One company has taken on this challenge and applied solutions to its workforce pipeline. Dassault Falcon Jet (DFJ) was struggling to get enough skilled workers for cabinetry and upholstery positions. People who applied didn’t always have the technical skills they needed, and they struggled with showing up on time and working well with others.
It was time to create change. DFJ formed a partnership with Pulaski Technical College (PTC) and Goodwill Industries of Arkansas to create Almost Qualified. DFJ supplied materials and covered costs for hard and soft skills training. PTC designed classroom experiences that complemented DFJ’s onsite training. Goodwill was charged with finance and personal skills coaching. Together, these organizations helped individuals build the self-sufficiency they needed to be ready for financial, family and life challenges and perform effectively on the job.

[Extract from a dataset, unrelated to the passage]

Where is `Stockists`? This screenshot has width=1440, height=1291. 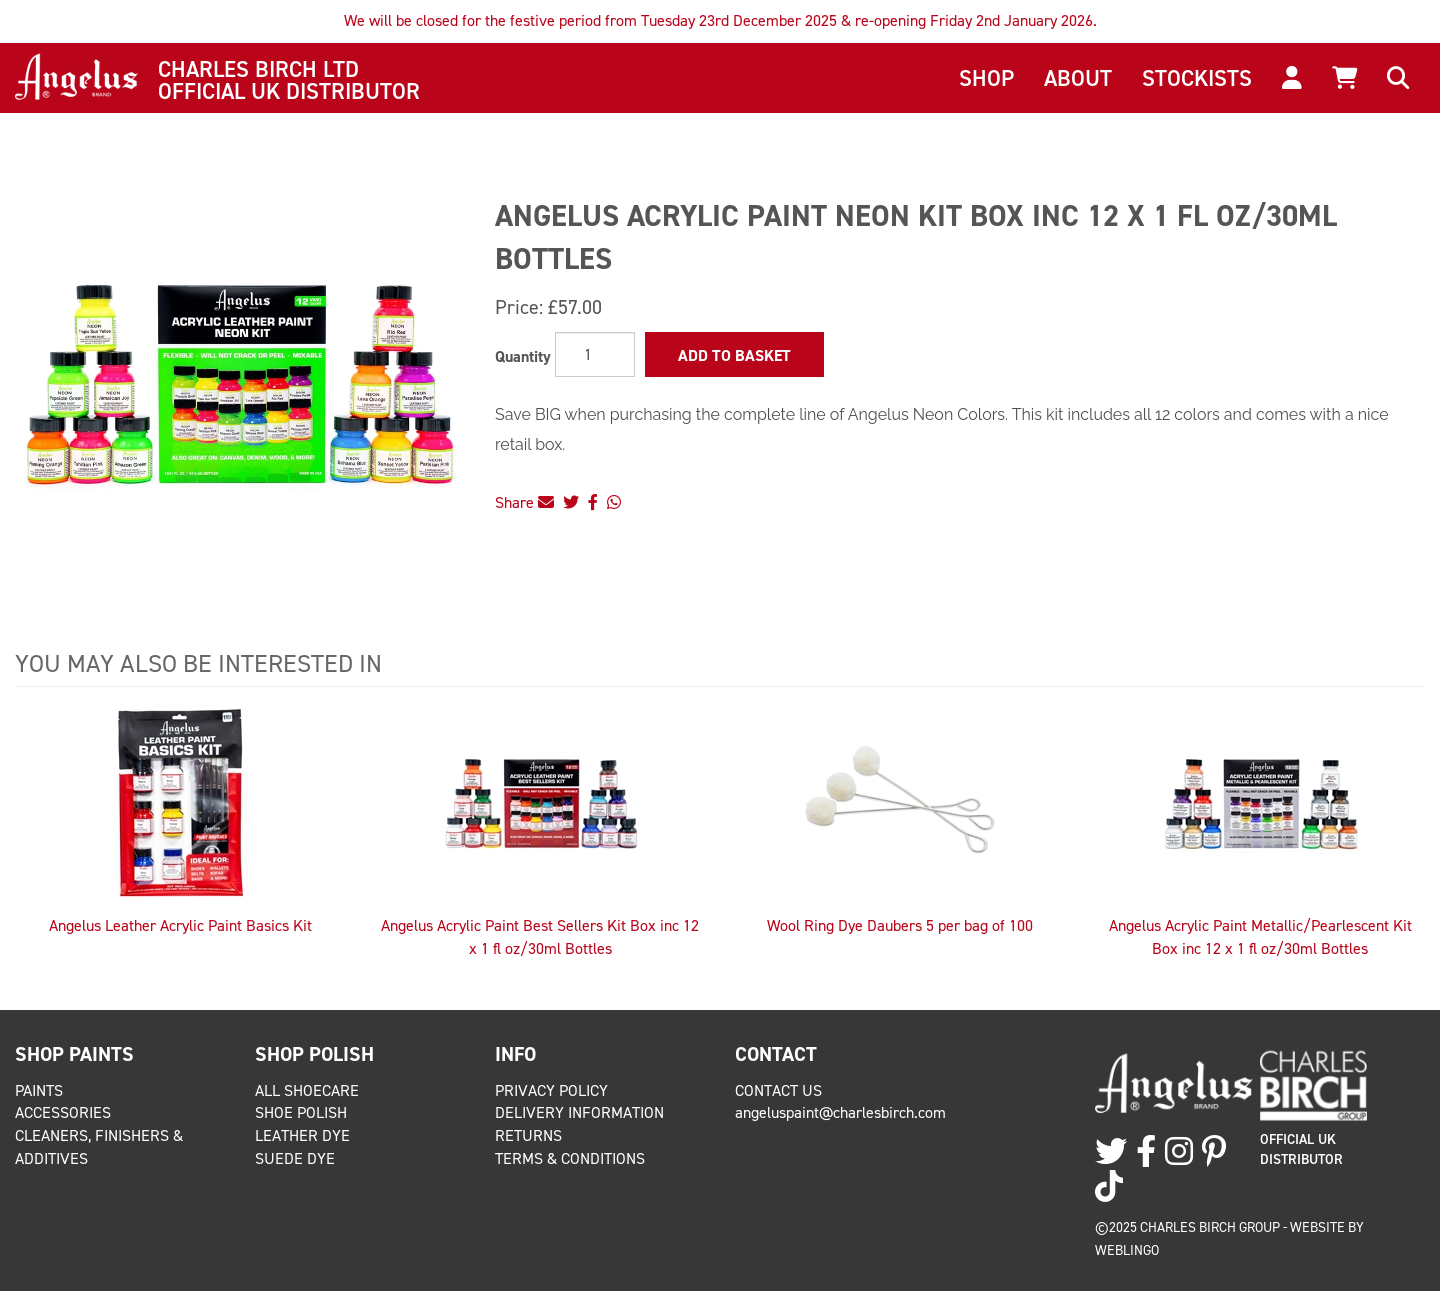 Stockists is located at coordinates (1197, 78).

According to the Winthrop Rockefeller Foundation’s (WRF) report Expect More Arkansas: Our Jobs, Our Future, there are 1.6 million jobs in Arkansas now, and a half million more coming in the next decade. The bad news is 70 percent of the jobs currently available require a high school diploma or less. More Arkansans have to earn certificates or degrees after high school. If we don’t, the majority of jobs in Arkansas’ future will continue to be low-skill and provide low wages.
The good news is that students and workers succeed in programs like CPI and Almost Qualified. Along the way they gain the skills and grit they need to succeed. With technical training and soft-skill development, they are equipped to be lifelong learners who are able to prepare themselves for the jobs of tomorrow.
WRF launched Expect More Arkansas because we believe that creating more innovative initiatives like CPI and Almost Qualified will build a stronger workforce in Arkansas. With the right technical training and soft-skill development, more Arkansans will have the skills that businesses like Lisa’s need to thrive.